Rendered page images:
+---+

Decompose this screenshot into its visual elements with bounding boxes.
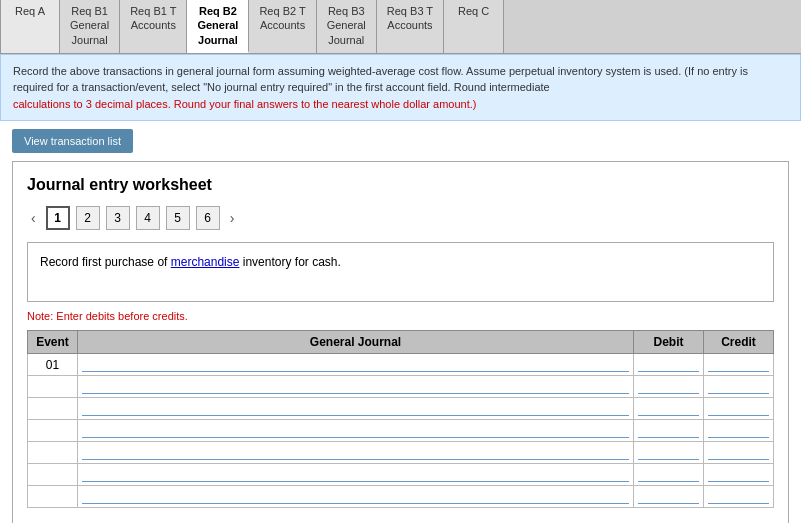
page-prev-button[interactable]: ‹ bbox=[27, 208, 40, 228]
debit-cell[interactable] bbox=[634, 464, 704, 486]
debit-input[interactable] bbox=[638, 423, 699, 438]
worksheet-container: Journal entry worksheet ‹ 1 2 3 4 5 6 › … bbox=[12, 161, 789, 523]
page-next-button[interactable]: › bbox=[226, 208, 239, 228]
tab-req-b2-general[interactable]: Req B2 General Journal bbox=[187, 0, 249, 53]
credit-cell[interactable] bbox=[704, 398, 774, 420]
debit-input[interactable] bbox=[638, 489, 699, 504]
journal-input[interactable] bbox=[82, 357, 629, 372]
table-row bbox=[28, 486, 774, 508]
table-row bbox=[28, 398, 774, 420]
page-1-button[interactable]: 1 bbox=[46, 206, 70, 230]
info-banner: Record the above transactions in general… bbox=[0, 54, 801, 122]
event-cell bbox=[28, 398, 78, 420]
credit-cell[interactable] bbox=[704, 442, 774, 464]
event-cell bbox=[28, 486, 78, 508]
table-row bbox=[28, 376, 774, 398]
debit-input[interactable] bbox=[638, 445, 699, 460]
credit-cell[interactable] bbox=[704, 420, 774, 442]
event-cell bbox=[28, 442, 78, 464]
page-2-button[interactable]: 2 bbox=[76, 206, 100, 230]
page-4-button[interactable]: 4 bbox=[136, 206, 160, 230]
journal-cell[interactable] bbox=[78, 398, 634, 420]
col-header-general-journal: General Journal bbox=[78, 331, 634, 354]
credit-cell[interactable] bbox=[704, 376, 774, 398]
journal-cell[interactable] bbox=[78, 354, 634, 376]
credit-input[interactable] bbox=[708, 467, 769, 482]
table-row bbox=[28, 442, 774, 464]
debit-cell[interactable] bbox=[634, 354, 704, 376]
debit-input[interactable] bbox=[638, 467, 699, 482]
tab-req-b1-t[interactable]: Req B1 T Accounts bbox=[120, 0, 187, 53]
page-5-button[interactable]: 5 bbox=[166, 206, 190, 230]
col-header-debit: Debit bbox=[634, 331, 704, 354]
debit-input[interactable] bbox=[638, 379, 699, 394]
journal-input[interactable] bbox=[82, 467, 629, 482]
tab-req-b1-general[interactable]: Req B1 General Journal bbox=[60, 0, 120, 53]
tab-req-b3-t[interactable]: Req B3 T Accounts bbox=[377, 0, 444, 53]
event-cell bbox=[28, 464, 78, 486]
debit-cell[interactable] bbox=[634, 420, 704, 442]
col-header-event: Event bbox=[28, 331, 78, 354]
journal-cell[interactable] bbox=[78, 486, 634, 508]
col-header-credit: Credit bbox=[704, 331, 774, 354]
tab-req-c[interactable]: Req C bbox=[444, 0, 504, 53]
tab-req-b3-general[interactable]: Req B3 General Journal bbox=[317, 0, 377, 53]
transaction-text-after: inventory for cash. bbox=[239, 255, 340, 269]
journal-cell[interactable] bbox=[78, 420, 634, 442]
page-6-button[interactable]: 6 bbox=[196, 206, 220, 230]
worksheet-title: Journal entry worksheet bbox=[27, 176, 774, 194]
journal-cell[interactable] bbox=[78, 464, 634, 486]
tab-req-b2-t[interactable]: Req B2 T Accounts bbox=[249, 0, 316, 53]
credit-cell[interactable] bbox=[704, 486, 774, 508]
transaction-description-box: Record first purchase of merchandise inv… bbox=[27, 242, 774, 302]
debit-cell[interactable] bbox=[634, 398, 704, 420]
journal-input[interactable] bbox=[82, 489, 629, 504]
view-transaction-area: View transaction list bbox=[0, 121, 801, 161]
debit-cell[interactable] bbox=[634, 376, 704, 398]
info-highlight-text: calculations to 3 decimal places. Round … bbox=[13, 98, 476, 110]
merchandise-link[interactable]: merchandise bbox=[171, 255, 240, 269]
view-transaction-button[interactable]: View transaction list bbox=[12, 129, 133, 153]
journal-input[interactable] bbox=[82, 401, 629, 416]
page-3-button[interactable]: 3 bbox=[106, 206, 130, 230]
event-cell bbox=[28, 420, 78, 442]
credit-cell[interactable] bbox=[704, 354, 774, 376]
journal-input[interactable] bbox=[82, 379, 629, 394]
table-row: 01 bbox=[28, 354, 774, 376]
journal-input[interactable] bbox=[82, 423, 629, 438]
journal-cell[interactable] bbox=[78, 376, 634, 398]
credit-input[interactable] bbox=[708, 357, 769, 372]
info-main-text: Record the above transactions in general… bbox=[13, 65, 748, 94]
debit-cell[interactable] bbox=[634, 442, 704, 464]
debit-input[interactable] bbox=[638, 401, 699, 416]
debit-credit-note: Note: Enter debits before credits. bbox=[27, 310, 774, 322]
credit-input[interactable] bbox=[708, 401, 769, 416]
debit-input[interactable] bbox=[638, 357, 699, 372]
credit-cell[interactable] bbox=[704, 464, 774, 486]
credit-input[interactable] bbox=[708, 445, 769, 460]
event-cell: 01 bbox=[28, 354, 78, 376]
journal-cell[interactable] bbox=[78, 442, 634, 464]
table-row bbox=[28, 464, 774, 486]
tab-req-a[interactable]: Req A bbox=[0, 0, 60, 53]
table-row bbox=[28, 420, 774, 442]
credit-input[interactable] bbox=[708, 379, 769, 394]
journal-input[interactable] bbox=[82, 445, 629, 460]
pagination: ‹ 1 2 3 4 5 6 › bbox=[27, 206, 774, 230]
journal-table: Event General Journal Debit Credit 01 bbox=[27, 330, 774, 508]
credit-input[interactable] bbox=[708, 423, 769, 438]
tab-bar: Req A Req B1 General Journal Req B1 T Ac… bbox=[0, 0, 801, 54]
event-cell bbox=[28, 376, 78, 398]
debit-cell[interactable] bbox=[634, 486, 704, 508]
credit-input[interactable] bbox=[708, 489, 769, 504]
transaction-text-before: Record first purchase of bbox=[40, 255, 171, 269]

+---+

* _TASK PROMPT_:
Check every line of the data above for the string "View", and copy those that have it.

* _RESULT OF THE TASK_:
view-transaction-area: View transaction list bbox=[0, 121, 801, 161]
view-transaction-button[interactable]: View transaction list bbox=[12, 129, 133, 153]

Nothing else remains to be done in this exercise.